For about a year I’ve had a line stuck in my head that I knew must come from an A.L. Kennedy story because it’s so painful and so wry, so unmistakably her; including one of her stories here was a given, and as I was going through various candidates, I stumbled on the source of it. ‘A Little Like Light’ is the story of John Edward, a (this is quintessential Kennedy) sexually frustrated school janitor and self-taught close-up magician navigating what could be, might become, may never turn into an affair with one of the schoolteachers. Kennedy never judges her protagonists – John is self-flagellating enough – but simply relates, an empath wielding a scalpel, every minute shift in the non-couple’s relationship and the progress of John’s own self-loathing. Towards the end, as he realises the affair will never come to anything, almost relishing the understanding, we get his wonderful, gutting revelation: “This is love. This terrible feeling. This knowing I would rather see her than be content.” No wonder it stuck with me. It takes the top off my head, every time.
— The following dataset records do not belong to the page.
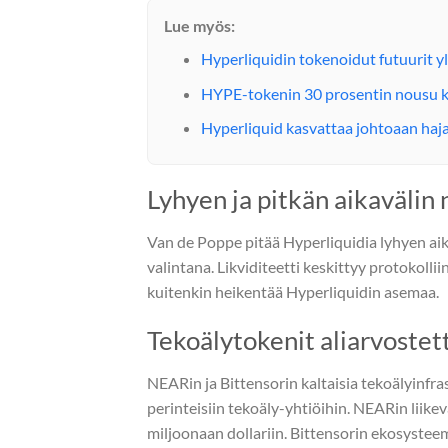
Lue myös:
Hyperliquidin tokenoidut futuurit yl
HYPE-tokenin 30 prosentin nousu ke
Hyperliquid kasvattaa johtoaan haj
Lyhyen ja pitkän aikavälin
Van de Poppe pitää Hyperliquidia lyhyen ai
valintana. Likviditeetti keskittyy protokolliin
kuitenkin heikentää Hyperliquidin asemaa.
Tekoälytokenit aliarvostet
NEARin ja Bittensorin kaltaisia tekoälyinfr
perinteisiin tekoäly-yhtiöihin. NEARin liik
miljoonaan dollariin. Bittensorin ekosystee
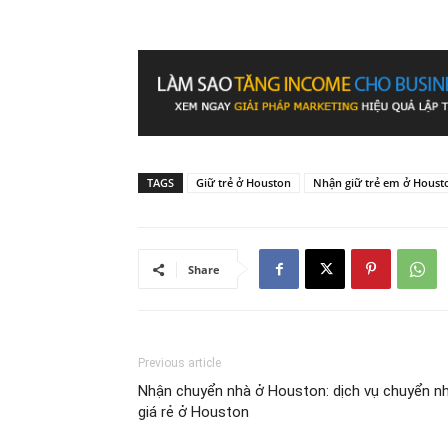
TAGS
Giữ trẻ ở Houston
Nhận giữ trẻ em ở Houst
Share
Previous article
Nhận chuyển nhà ở Houston: dịch vụ chuyển n
giá rẻ ở Houston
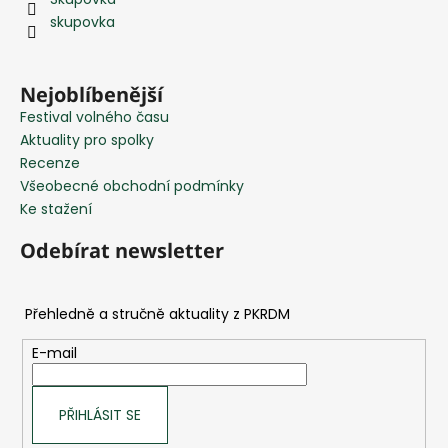
a
skupovka
t
í
Nejoblíbenější
Festival volného času
Aktuality pro spolky
Recenze
Všeobecné obchodní podmínky
Ke stažení
Odebírat newsletter
E-mail
PŘIHLÁSIT SE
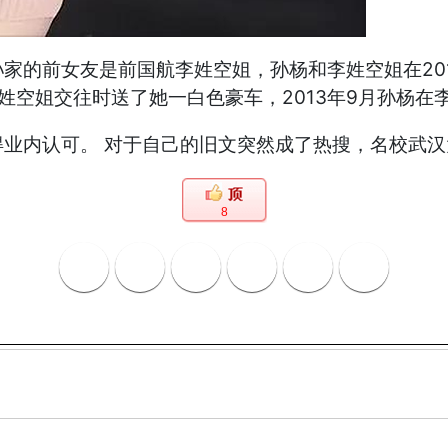
家的前女友是前国航李姓空姐，孙杨和李姓空姐在201
李姓空姐交往时送了她一白色豪车，2013年9月孙杨
业内认可。 对于自己的旧文突然成了热搜，名校武汉
8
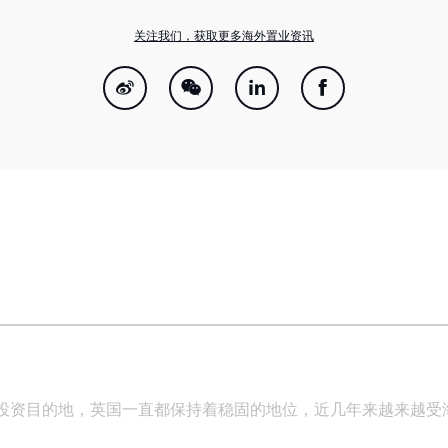
关注我们，获取更多海外置业资讯
投资目的地，英国一直都保持着稳固的地位，近几年来越来越受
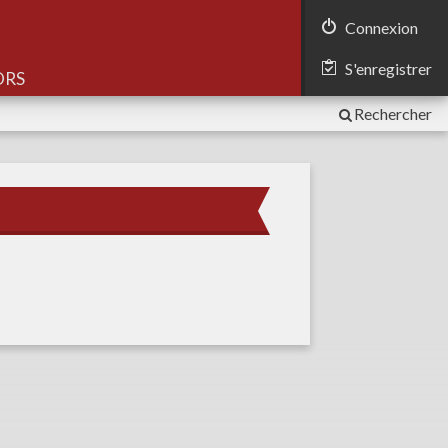
Connexion
S'enregistrer
Rechercher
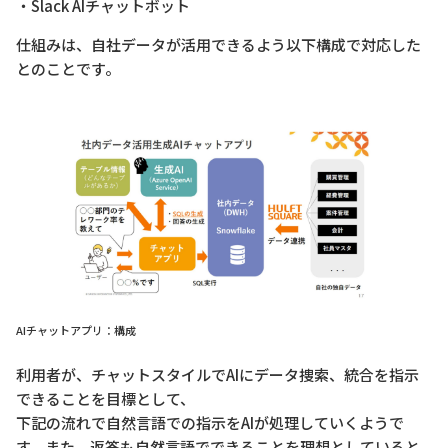
・Slack AIチャットボット
仕組みは、自社データが活用できるよう以下構成で対応した
とのことです。
AIチャットアプリ：構成
利用者が、チャットスタイルでAIにデータ捜索、統合を指示
できることを目標として、
下記の流れで自然言語での指示をAIが処理していくようで
す。また、返答も自然言語でできることを理想としていると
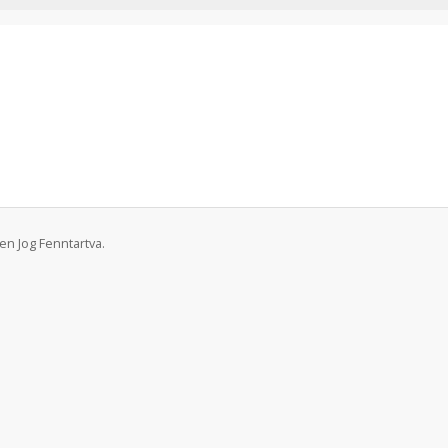
en Jog Fenntartva.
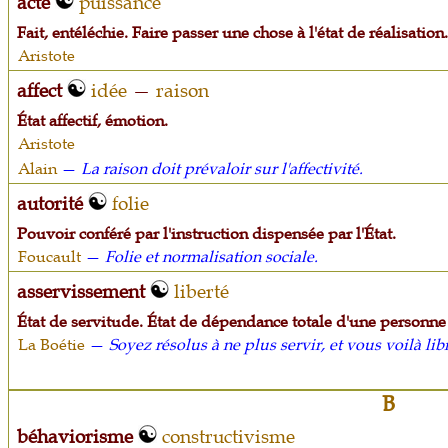
acte
puissance
Fait, entéléchie. Faire passer une chose à l'état de réalisation.
Aristote
affect
idée
—
raison
État affectif, émotion.
Aristote
Alain
—
La raison doit prévaloir sur l'affectivité.
autorité
folie
Pouvoir conféré par l'instruction dispensée par l'État.
Foucault
—
Folie et normalisation sociale.
asservissement
liberté
État de servitude. État de dépendance totale d'une personne
La Boétie
—
Soyez résolus à ne plus servir, et vous voilà lib
B
béhaviorisme
constructivisme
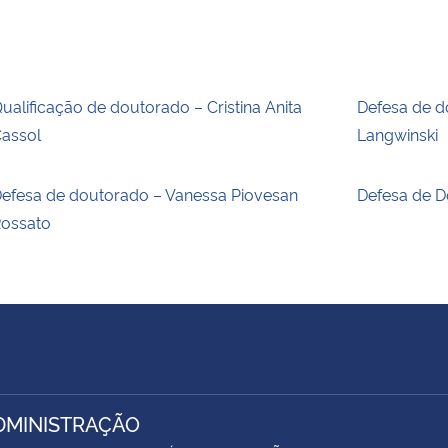
ualificação de doutorado – Cristina Anita
Defesa de d
assol
Langwinski
efesa de doutorado – Vanessa Piovesan
Defesa de D
ossato
DMINISTRAÇÃO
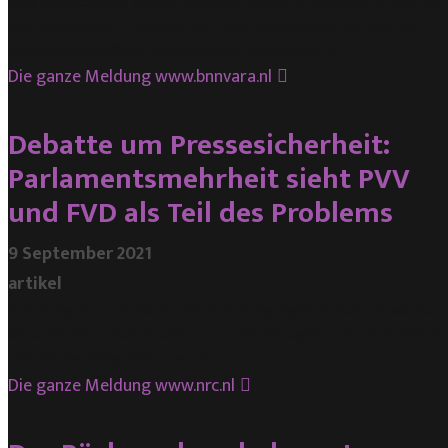
dass rechtsextreme Sprache manchmal schwer zu verstehen ist oder gar
nicht erkannt wird. Zembla hat die Codes entschlüsselt. Wir listen die
wichtigsten Begriffe im rechtsextremen Wörterbuch auf.
Die ganze Meldung
www.bnnvara.nl
Debatte um Pressesicherheit:
Parlamentsmehrheit sieht PVV
und FVD als Teil des Problems
9 September 2021
artikel
Bedrohung für Journalisten – Die Bedrohung gegen Journalisten wächst.
Anlass für eine Parlamentsdebatte, in dem die Augen auch auf die Rolle de
FVD und des PVV gerichtet waren
Die ganze Meldung
www.nrc.nl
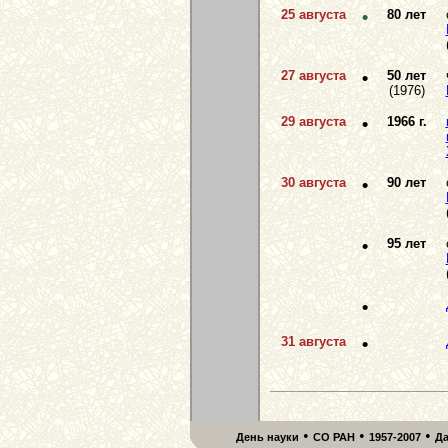
25 августа
•
80 лет
27 августа
•
50 лет
(1976)
29 августа
•
1966 г.
30 августа
•
90 лет
•
95 лет
•
31 августа
•
•
•
•
День науки
СО РАН
1957-2007
Д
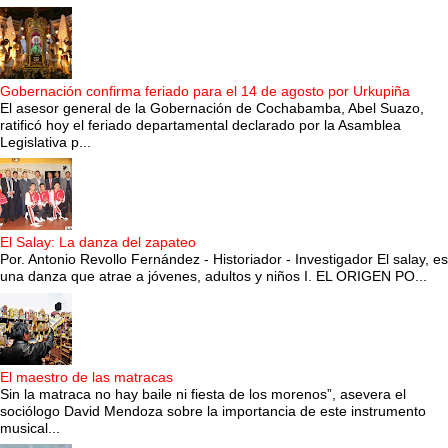
Gobernación confirma feriado para el 14 de agosto por Urkupiña
El asesor general de la Gobernación de Cochabamba, Abel Suazo,
ratificó hoy el feriado departamental declarado por la Asamblea
Legislativa p...
El Salay: La danza del zapateo
Por. Antonio Revollo Fernández - Historiador - Investigador El salay, es
una danza que atrae a jóvenes, adultos y niños I. EL ORIGEN PO...
El maestro de las matracas
Sin la matraca no hay baile ni fiesta de los morenos”, asevera el
sociólogo David Mendoza sobre la importancia de este instrumento
musical...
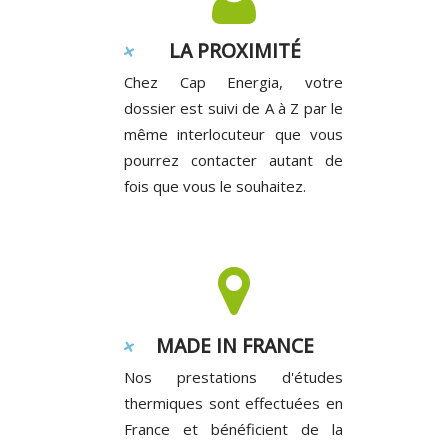
LA PROXIMITÉ
Chez Cap Energia, votre
dossier est suivi de A à Z par le
même interlocuteur que vous
pourrez contacter autant de
fois que vous le souhaitez.
MADE IN FRANCE
Nos prestations d'études
thermiques sont effectuées en
France et bénéficient de la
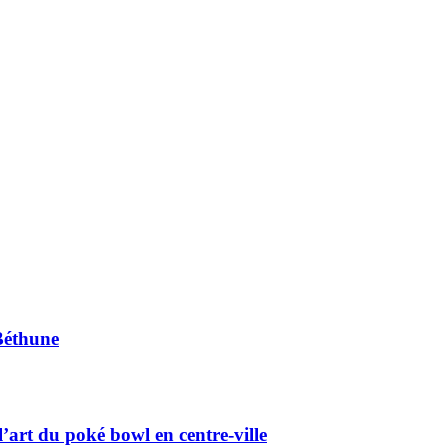
Béthune
’art du poké bowl en centre-ville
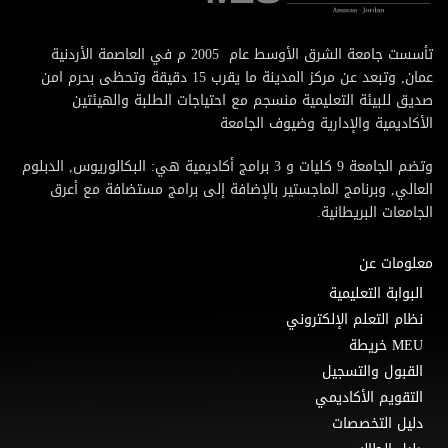
تأسست جامعة الشرق الأوسط عام 2005 م في العاصمة الأردنية
عمان, وتبعد عن مركز المدينة ما يقرب 15 دقيقة وتحظى بحرم امن
صديق للبيئة التعليمية منسجم مع احتياجات الطلبة والهيئتين
الأكاديمية والإدارية وضيوف الجامعة
وتضم الجامعة 9 كليات و 3 برامج أكاديمية هي: البكالوريوس, الدبلوم
العالي, وبرنامج الماجستير بالإضافة إلى برامج مستضافة مع أعرق
الجامعات البريطانية.
معلومات عن
البوابة التعليمية
نظام التعلم الإلكتروني
MEU خريطة
القبول والتسجيل
التقويم الأكاديمي
دليل التخصصات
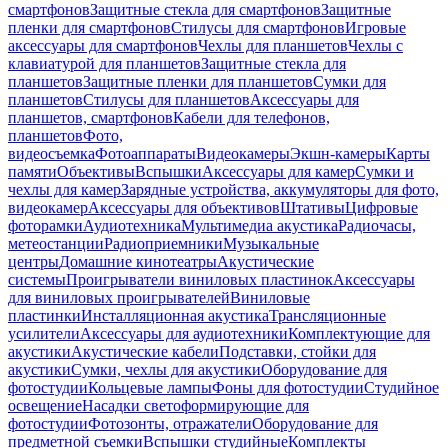
смартфонов
Защитные стекла для смартфонов
Защитные
пленки для смартфонов
Стилусы для смартфонов
Игровые
аксессуары для смартфонов
Чехлы для планшетов
Чехлы с
клавиатурой для планшетов
Защитные стекла для
планшетов
Защитные пленки для планшетов
Сумки для
планшетов
Стилусы для планшетов
Аксессуары для
планшетов, смартфонов
Кабели для телефонов,
планшетов
Фото,
видеосъемка
Фотоаппараты
Видеокамеры
Экшн-камеры
Карты
памяти
Объективы
Вспышки
Аксессуары для камер
Сумки и
чехлы для камер
Зарядные устройства, аккумуляторы для фото,
видеокамер
Аксессуары для объективов
Штативы
Цифровые
фоторамки
Аудиотехника
Мультимедиа акустика
Радиочасы,
метеостанции
Радиоприемники
Музыкальные
центры
Домашние кинотеатры
Акустические
системы
Проигрыватели виниловых пластинок
Аксессуары
для виниловых проигрывателей
Виниловые
пластинки
Инсталляционная акустика
Трансляционные
усилители
Аксессуары для аудиотехники
Комплектующие для
акустики
Акустические кабели
Подставки, стойки для
акустики
Сумки, чехлы для акустики
Оборудование для
фотостудии
Кольцевые лампы
Фоны для фотостудии
Студийное
освещение
Насадки светоформирующие для
фотостудии
Фотозонты, отражатели
Оборудование для
предметной съемки
Вспышки студийные
Комплекты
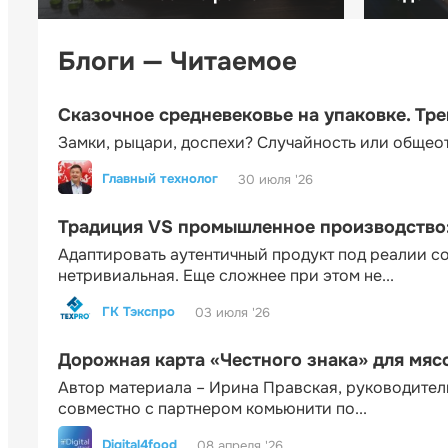
Блоги — Читаемое
Сказочное средневековье на упаковке. Тр
Замки, рыцари, доспехи? Случайность или общео
Главный технолог
30 июля '26
Традиция VS промышленное производство: 
Адаптировать аутентичный продукт под реалии 
нетривиальная. Еще сложнее при этом не...
ГК Тэкспро
03 июля '26
Дорожная карта «Честного знака» для мя
Автор материала – Ирина Правская, руководител
совместно с партнером комьюнити по...
Digital4food
08 апреля '26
Collected in Indelible Acts, Jonathan Cape, 2002

‘Words’ by A.L. Kennedy

I could have included any number of Kennedy’s short stories on this list but instead I am choosing to bend the remit a bit and mention Words: A One-Person Show, her solo comedy performance about language and love that I was lucky enough to see as a student. Kennedy is great onstage—as warm and witty and wise as the show itself—and it was an experience that helped me stay determined to keep working across the dual worlds of (fiction) writing and live performance. Give words the respect they are due and They. Will. Make. You. Shine.

First performed in 2009 and touring to various places across the UK and elsewhere with its final performance in Humboldt University, Berlin. The full text is reprinted in On Writing, Jonathan Cape, 2013

‘Night Geometry and the Garscadden Trains’ by AL Kennedy

There is a kind of mania in this story. The narrator’s voice appears on one level calm and reasonable, but as the story unfolds it seems a control mechanism for appearance’s sake, and a smokescreen for her loss of agency. The narrator lightly details her husband’s infidelities in a way that becomes increasingly uncomfortable for the reader, but for our masochistic central character life appears to be a series of preordained patterns, and everything seems as important as everything else. Never more so than in her strange obsession about how the trains terminate at Garscadden, the stop before hers, despite how few people ever get off there. She comes to blame the trains for the failure of her marriage, and for almost killing her husband, a kind of chaos theory of relationships.

“I went down, as usual, to stand on the westbound platform, this time in a hard, grey wind, the black twigs and branches over the line, oily and dismal with the damp.”

And she finally drags that oily and dismal world back to her cheating spouse.

First published in Beloit Fiction Journal Vol 5, No. 1, and collected in Night Geometry and the Garscadden Trains, Polygon, 1990

‘Night Geometry and the Garscadden Trains’ by AL Kennedy

The One with The Devastating Ending:

Everyone knows that, line for line, AL Kennedy is the best prose writer in the English language (including non-fiction; read her book ‘On Bullfighting’). This story was the first thing I ever read of hers, and ever since I’ve carried around the phrase “the good weight of him” as an example of how to get things perfectly, exactly right.

It all felt very pleasant. The good weight of him, snuggled down there, the smell of his hair when I kissed the top of his head. I did that. I told him I could never do enough, or be enough, or give enough back and I kissed the top of his head. I told him I belonged to him. I think he was asleep.

Kennedy deals with small, specific things. With the important details – of relationships, and train timetables, and the way couples arrange themselves together in bed. She’s the opposite of flashy, of show-offy writing, of fireworks. This story is about the importance of small lives, of the everyday, and of the awful, awful fragility of it all.